6. Rollback — stepping back to a previous version

When an admin decides a newly-deployed version is misbehaving, rolling back means making an earlier version current again. There is no dedicated Rollback command — rollback is expressed through the existing admin commands plus the automatic promotion the aggregate performs when the current version leaves Connected.

How it works

current is always the highest Connected version (§2), so a lower version cannot be current while a higher one is still Connected. Rolling back therefore means taking the bad (higher) version out of the Connected set, with one command on the current version:

  • Deactivate(badVersion) — suspends it (→ Inactive); reversible later with Activate.
  • Retire(badVersion) — archives it (→ Retired); terminal.

When either command targets the current version, the aggregate automatically appends a VersionPromoted for the next-highest version that is still Connected (promoteEventshighestConnectedExcluding). So a single command both removes the bad version and steps the current pointer back.

Worked example — current is alpha.88, the previous alpha.86 is still Connected:

Deactivate(alpha.88)
├─ VersionDeactivated(alpha.88) // alpha.88 → Inactive, leaves the Connected set
└─ VersionPromoted(alpha.86) // alpha.86 = highest remaining Connected → current

The Plugins read model flips the alpha.88 row to Inactive, then VersionPromoted makes alpha.86 the current row; PluginHistory records both transitions (Deactivated, Promoted).

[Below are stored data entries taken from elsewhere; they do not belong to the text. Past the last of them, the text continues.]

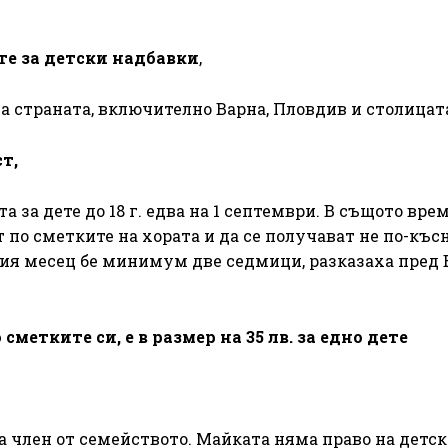
те за детски надбавки
,
а страната, включително Варна, Пловдив и столицат
т,
за дете до 18 г. едва на 1 септември. В същото вре
по сметките на хората и да се получават не по-късно
лия месец бе минимум две седмици, разказаха пред
метките си, е в размер на 35 лв. за едно дете
на член от семейството. Майката няма право на детск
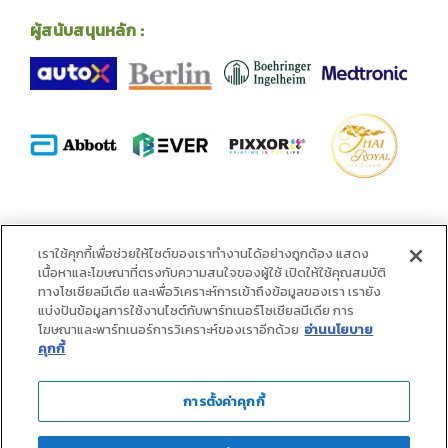
ผู้สนับสนุนหลัก :
พันธมิตร :
เราใช้คุกกี้เพื่อช่วยให้ไซต์ของเราทำงานได้อย่างถูกต้อง แสดง
เนื้อหาและโฆษณาที่ตรงกับความสนใจของผู้ใช้ เปิดให้ใช้คุณสมบัติ
ทางโซเชียลมีเดีย และเพื่อวิเคราะห์การเข้าถึงข้อมูลของเรา เรายัง
แบ่งปันข้อมูลการใช้งานไซต์กับพาร์ทเนอร์โซเชียลมีเดีย การ
โฆษณาและพาร์ทเนอร์การวิเคราะห์ของเราอีกด้วย
อ่านนโยบาย
คุกกี้
การตั้งค่าคุกกี้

Stepping to a lower version number is fine

"Highest version wins" is about the highest Connected version, not the highest that ever existed. Once alpha.88 is Inactive, the highest Connected version is alpha.86, so promoting it doesn't violate the rule — VersionPromoted just records the explicit step-down. Activate(alpha.88) later is the inverse: it re-enters Connected, and being the higher version, supersedes alpha.86 again.

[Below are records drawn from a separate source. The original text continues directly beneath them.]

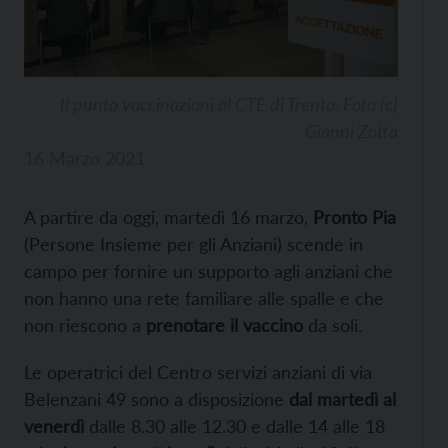
Il punto vaccinazioni al CTE di Trento. Foto (c)
Gianni Zotta
16 Marzo 2021
A partire da oggi, martedì 16 marzo,
Pronto Pia
(Persone Insieme per gli Anziani) scende in
campo per fornire un supporto agli anziani che
non hanno una rete familiare alle spalle e che
non riescono a
prenotare il vaccino
da soli.
Le operatrici del Centro servizi anziani di via
Belenzani 49 sono a disposizione
dal martedì al
venerdì
dalle 8.30 alle 12.30 e dalle 14 alle 18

Do you have to wait for the new version's heartbeat to stop?

No, if the admin actively deactivates/retires it. Deactivate/Retire emit the VersionPromoted in the same command, so the switch to alpha.86 is immediate — no heartbeat-timeout is on that path. The still-running alpha.88 keeps heartbeating, but a Heartbeat for an Inactive/Retired version is ignored (not heartbeat-revivable), so it does not flip back.

You only wait for the timeout in the passive case — if, instead of issuing a command, you just stop the new version. Then nothing changes until the Scheduler times out its missing heartbeats and issues Disconnect(alpha.88), which triggers the same promoteEvents failover. That path is bounded by the heartbeat-timeout window (§3).

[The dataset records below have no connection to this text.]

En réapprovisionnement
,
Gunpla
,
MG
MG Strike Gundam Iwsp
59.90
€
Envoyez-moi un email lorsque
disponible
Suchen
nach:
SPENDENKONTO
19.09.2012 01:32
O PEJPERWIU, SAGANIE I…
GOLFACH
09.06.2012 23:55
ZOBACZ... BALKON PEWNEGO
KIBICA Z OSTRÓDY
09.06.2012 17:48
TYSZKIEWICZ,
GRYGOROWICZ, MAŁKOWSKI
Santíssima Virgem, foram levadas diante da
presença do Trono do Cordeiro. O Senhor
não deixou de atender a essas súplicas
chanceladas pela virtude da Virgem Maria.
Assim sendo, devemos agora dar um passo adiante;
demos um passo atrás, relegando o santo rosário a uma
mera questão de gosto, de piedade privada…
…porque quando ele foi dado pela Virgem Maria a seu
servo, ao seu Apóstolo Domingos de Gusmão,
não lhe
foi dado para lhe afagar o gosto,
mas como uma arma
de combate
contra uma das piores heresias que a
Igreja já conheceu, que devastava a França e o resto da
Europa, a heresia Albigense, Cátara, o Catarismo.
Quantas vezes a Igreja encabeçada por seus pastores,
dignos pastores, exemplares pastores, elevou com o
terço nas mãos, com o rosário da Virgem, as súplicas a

The one precondition: the target must still be Connected

Promotion can only pick a version that is currently Connected — still deployed and heartbeating:

  • During the deploy overlap window (§7) the previous version is still up, so rollback is instant.
  • After the old stack has been torn down the previous version is Disconnected, so promoteEvents finds nothing to promote: Deactivate(alpha.88) then leaves the plugin with no current version until something reconnects. To roll back at that point you must first redeploy the previous version (so it reconnects and is Connected again), then deactivate/retire the bad one.

7. The deploy overlap window (and how it goes wrong)

Every rolling deploy produces a window where the new version is up and heartbeating while the old one is still being torn down — both Connected simultaneously. This is normal, not an edge case. The framework's job in that window is to deterministically designate one current version (the highest Connected), so menus and routing don't duplicate.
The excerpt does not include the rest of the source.